Date: September 10, 2003 | | By: /s/ Michael B. Moneymaker Michael B. Moneymaker Executive Vice President and Chief Financial Officer Treasurer and Secretary |
EXHIBIT A
(1) Common Stock: None (See explanatory note (a) below).
(a) In accordance with the Joint Plan of Reorganization of NTELOS Inc. which was confirmed by an Order of the United States Bankruptcy Court for the Eastern District of Virginia, dated August 12, 2003 (the “Plan”), the Common Stock has been cancelled and is no longer in existence. The registration of the Common Stock is being terminated in accordance with Rule 12g-4(a)(1)(i).
(2) Rights to Purchase Series A Junior Preferred Stock: None (See explanatory note (b) below).
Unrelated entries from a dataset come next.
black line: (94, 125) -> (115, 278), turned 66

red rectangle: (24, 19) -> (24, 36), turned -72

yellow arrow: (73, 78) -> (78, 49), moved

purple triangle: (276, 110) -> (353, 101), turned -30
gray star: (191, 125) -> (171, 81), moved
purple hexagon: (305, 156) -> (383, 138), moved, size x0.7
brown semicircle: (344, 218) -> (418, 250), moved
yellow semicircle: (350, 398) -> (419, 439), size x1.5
(b) As a result of the cancellation of the Common Stock of NTELOS Inc., the associated rights to purchase Series A Junior Preferred Stock are being terminated in accordance with Rule 12g-4(a)(1)(i).
(3) 13.0% Senior Notes due 2010: None (See explanatory note (c) below).
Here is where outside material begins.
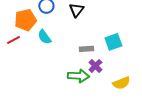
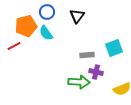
cyan semicircle: (44, 37) -> (46, 33), moved
purple cross: (95, 66) -> (96, 72), turned -32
(c) In accordance with the Plan, the 13.0% Senior Notes due 2010 have been cancelled and are no longer in existence. The registration of the 13.0% Senior Notes due 2010 is being terminated in accordance with Rule 12g-4(a)(1)(i).
(4) 13.5% Subordinated Notes due 2011: None (See explanatory note (d) below).
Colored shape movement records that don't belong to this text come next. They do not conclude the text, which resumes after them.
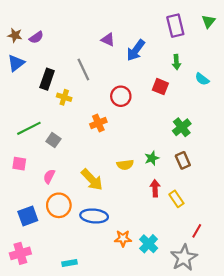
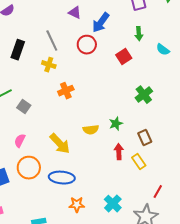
red square: (160, 87) -> (124, 57), turned 35
red circle: (121, 96) -> (87, 45), moved
yellow cross: (64, 97) -> (49, 65), moved
brown rectangle: (183, 160) -> (145, 138), moved
orange star: (123, 238) -> (77, 205), moved

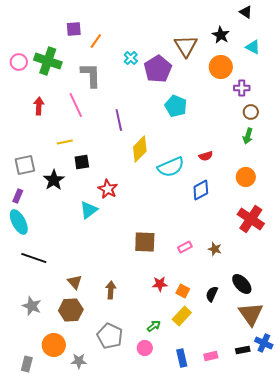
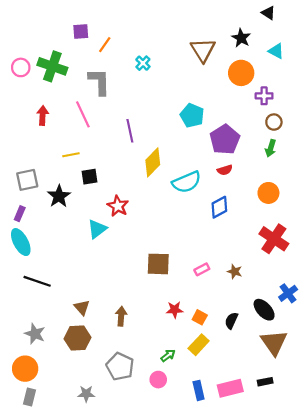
purple pentagon: (158, 69) -> (225, 139), moved
blue cross: (264, 343) -> (288, 293), moved, turned 30
orange circle: (54, 345) -> (25, 369), moved
pink rectangle: (211, 356) -> (230, 388), size x1.6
(d) In accordance with the Plan, the 13.5% Subordinated Notes due 2011 have been cancelled and are no longer in existence. The registration of the 13.5% Subordinated Notes due 2011 is being terminated in accordance with Rule 12g-4(a)(1)(i).
(5) Warrants to purchase NTELOS Inc. Common Stock—registration statement on Form S-3 dated April 26, 2001 (No. 333-59556): None (See explanatory note (e) below).
(e) No securities have been issued pursuant to the registration statement on Form S-3 dated April 26, 2001 which is referred to above. The registration statement on Form S-3 is being suspended pursuant to Rule 12h-3(b)(1)(i).